EXERCISE OBJECTIVE: Entries follow. Set all of them down as they stand.
START EXTRACTED DATA
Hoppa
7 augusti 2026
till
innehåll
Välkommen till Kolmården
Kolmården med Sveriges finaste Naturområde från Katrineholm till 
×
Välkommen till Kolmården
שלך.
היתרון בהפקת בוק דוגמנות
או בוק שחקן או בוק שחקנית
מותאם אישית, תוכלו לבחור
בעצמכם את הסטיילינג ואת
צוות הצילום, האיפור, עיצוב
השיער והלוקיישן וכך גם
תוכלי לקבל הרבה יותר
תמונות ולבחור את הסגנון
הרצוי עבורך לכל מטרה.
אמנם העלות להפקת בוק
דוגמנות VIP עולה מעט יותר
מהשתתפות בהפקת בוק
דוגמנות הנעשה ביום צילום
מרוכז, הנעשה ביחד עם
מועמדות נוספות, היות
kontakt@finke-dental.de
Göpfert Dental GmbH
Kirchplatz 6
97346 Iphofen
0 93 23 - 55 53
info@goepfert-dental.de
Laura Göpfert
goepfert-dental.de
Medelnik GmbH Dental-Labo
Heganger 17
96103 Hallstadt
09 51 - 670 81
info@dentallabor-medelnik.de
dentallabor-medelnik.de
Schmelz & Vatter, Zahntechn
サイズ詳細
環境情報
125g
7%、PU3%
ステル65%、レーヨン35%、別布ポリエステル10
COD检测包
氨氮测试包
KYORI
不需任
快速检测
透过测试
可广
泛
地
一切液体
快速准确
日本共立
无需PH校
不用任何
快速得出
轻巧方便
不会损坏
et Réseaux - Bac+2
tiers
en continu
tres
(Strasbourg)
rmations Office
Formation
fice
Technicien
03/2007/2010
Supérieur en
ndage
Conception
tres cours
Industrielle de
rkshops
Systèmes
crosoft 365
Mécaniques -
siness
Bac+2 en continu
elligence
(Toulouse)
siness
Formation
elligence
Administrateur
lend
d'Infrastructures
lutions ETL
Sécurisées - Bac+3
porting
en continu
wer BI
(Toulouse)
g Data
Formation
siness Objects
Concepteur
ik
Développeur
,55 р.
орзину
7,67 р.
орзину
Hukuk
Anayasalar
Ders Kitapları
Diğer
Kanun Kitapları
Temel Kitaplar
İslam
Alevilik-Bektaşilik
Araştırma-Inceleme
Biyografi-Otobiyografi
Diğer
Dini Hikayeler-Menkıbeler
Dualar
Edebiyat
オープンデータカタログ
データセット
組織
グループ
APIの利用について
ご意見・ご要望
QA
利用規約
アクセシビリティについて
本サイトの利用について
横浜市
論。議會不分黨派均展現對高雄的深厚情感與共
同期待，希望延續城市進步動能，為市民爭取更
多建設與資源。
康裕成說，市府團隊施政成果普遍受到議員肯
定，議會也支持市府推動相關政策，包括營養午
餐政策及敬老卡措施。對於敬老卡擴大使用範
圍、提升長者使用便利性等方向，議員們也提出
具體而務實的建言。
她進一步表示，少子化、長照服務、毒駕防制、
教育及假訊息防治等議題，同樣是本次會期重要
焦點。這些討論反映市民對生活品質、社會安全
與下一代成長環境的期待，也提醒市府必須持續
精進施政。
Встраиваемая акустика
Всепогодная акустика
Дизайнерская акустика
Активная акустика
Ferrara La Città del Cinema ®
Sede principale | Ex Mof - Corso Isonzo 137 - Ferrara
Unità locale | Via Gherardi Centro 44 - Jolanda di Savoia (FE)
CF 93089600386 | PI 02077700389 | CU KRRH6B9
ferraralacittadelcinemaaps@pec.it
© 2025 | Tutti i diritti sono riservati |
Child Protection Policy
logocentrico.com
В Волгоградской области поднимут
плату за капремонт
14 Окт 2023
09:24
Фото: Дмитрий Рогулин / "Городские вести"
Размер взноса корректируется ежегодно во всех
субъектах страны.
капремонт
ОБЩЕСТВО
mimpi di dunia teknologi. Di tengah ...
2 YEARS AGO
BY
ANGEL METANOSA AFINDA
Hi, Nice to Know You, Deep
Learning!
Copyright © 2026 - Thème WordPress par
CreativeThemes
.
END EXTRACTED DATA
COMPLETED TASK:
Hoppa
7 augusti 2026
till
innehåll
Välkommen till Kolmården
Kolmården med Sveriges finaste Naturområde från Katrineholm till 
×
Välkommen till Kolmården
שלך.
היתרון בהפקת בוק דוגמנות
או בוק שחקן או בוק שחקנית
מותאם אישית, תוכלו לבחור
בעצמכם את הסטיילינג ואת
צוות הצילום, האיפור, עיצוב
השיער והלוקיישן וכך גם
תוכלי לקבל הרבה יותר
תמונות ולבחור את הסגנון
הרצוי עבורך לכל מטרה.
אמנם העלות להפקת בוק
דוגמנות VIP עולה מעט יותר
מהשתתפות בהפקת בוק
דוגמנות הנעשה ביום צילום
מרוכז, הנעשה ביחד עם
מועמדות נוספות, היות
kontakt@finke-dental.de
Göpfert Dental GmbH
Kirchplatz 6
97346 Iphofen
0 93 23 - 55 53
info@goepfert-dental.de
Laura Göpfert
goepfert-dental.de
Medelnik GmbH Dental-Labo
Heganger 17
96103 Hallstadt
09 51 - 670 81
info@dentallabor-medelnik.de
dentallabor-medelnik.de
Schmelz & Vatter, Zahntechn
サイズ詳細
環境情報
125g
7%、PU3%
ステル65%、レーヨン35%、別布ポリエステル10
COD检测包
氨氮测试包
KYORI
不需任
快速检测
透过测试
可广
泛
地
一切液体
快速准确
日本共立
无需PH校
不用任何
快速得出
轻巧方便
不会损坏
et Réseaux - Bac+2
tiers
en continu
tres
(Strasbourg)
rmations Office
Formation
fice
Technicien
03/2007/2010
Supérieur en
ndage
Conception
tres cours
Industrielle de
rkshops
Systèmes
crosoft 365
Mécaniques -
siness
Bac+2 en continu
elligence
(Toulouse)
siness
Formation
elligence
Administrateur
lend
d'Infrastructures
lutions ETL
Sécurisées - Bac+3
porting
en continu
wer BI
(Toulouse)
g Data
Formation
siness Objects
Concepteur
ik
Développeur
,55 р.
орзину
7,67 р.
орзину
Hukuk
Anayasalar
Ders Kitapları
Diğer
Kanun Kitapları
Temel Kitaplar
İslam
Alevilik-Bektaşilik
Araştırma-Inceleme
Biyografi-Otobiyografi
Diğer
Dini Hikayeler-Menkıbeler
Dualar
Edebiyat
オープンデータカタログ
データセット
組織
グループ
APIの利用について
ご意見・ご要望
QA
利用規約
アクセシビリティについて
本サイトの利用について
横浜市
論。議會不分黨派均展現對高雄的深厚情感與共
同期待，希望延續城市進步動能，為市民爭取更
多建設與資源。
康裕成說，市府團隊施政成果普遍受到議員肯
定，議會也支持市府推動相關政策，包括營養午
餐政策及敬老卡措施。對於敬老卡擴大使用範
圍、提升長者使用便利性等方向，議員們也提出
具體而務實的建言。
她進一步表示，少子化、長照服務、毒駕防制、
教育及假訊息防治等議題，同樣是本次會期重要
焦點。這些討論反映市民對生活品質、社會安全
與下一代成長環境的期待，也提醒市府必須持續
精進施政。
Встраиваемая акустика
Всепогодная акустика
Дизайнерская акустика
Активная акустика
Ferrara La Città del Cinema ®
Sede principale | Ex Mof - Corso Isonzo 137 - Ferrara
Unità locale | Via Gherardi Centro 44 - Jolanda di Savoia (FE)
CF 93089600386 | PI 02077700389 | CU KRRH6B9
ferraralacittadelcinemaaps@pec.it
© 2025 | Tutti i diritti sono riservati |
Child Protection Policy
logocentrico.com
В Волгоградской области поднимут
плату за капремонт
14 Окт 2023
09:24
Фото: Дмитрий Рогулин / "Городские вести"
Размер взноса корректируется ежегодно во всех
субъектах страны.
капремонт
ОБЩЕСТВО
mimpi di dunia teknologi. Di tengah ...
2 YEARS AGO
BY
ANGEL METANOSA AFINDA
Hi, Nice to Know You, Deep
Learning!
Copyright © 2026 - Thème WordPress par
CreativeThemes
.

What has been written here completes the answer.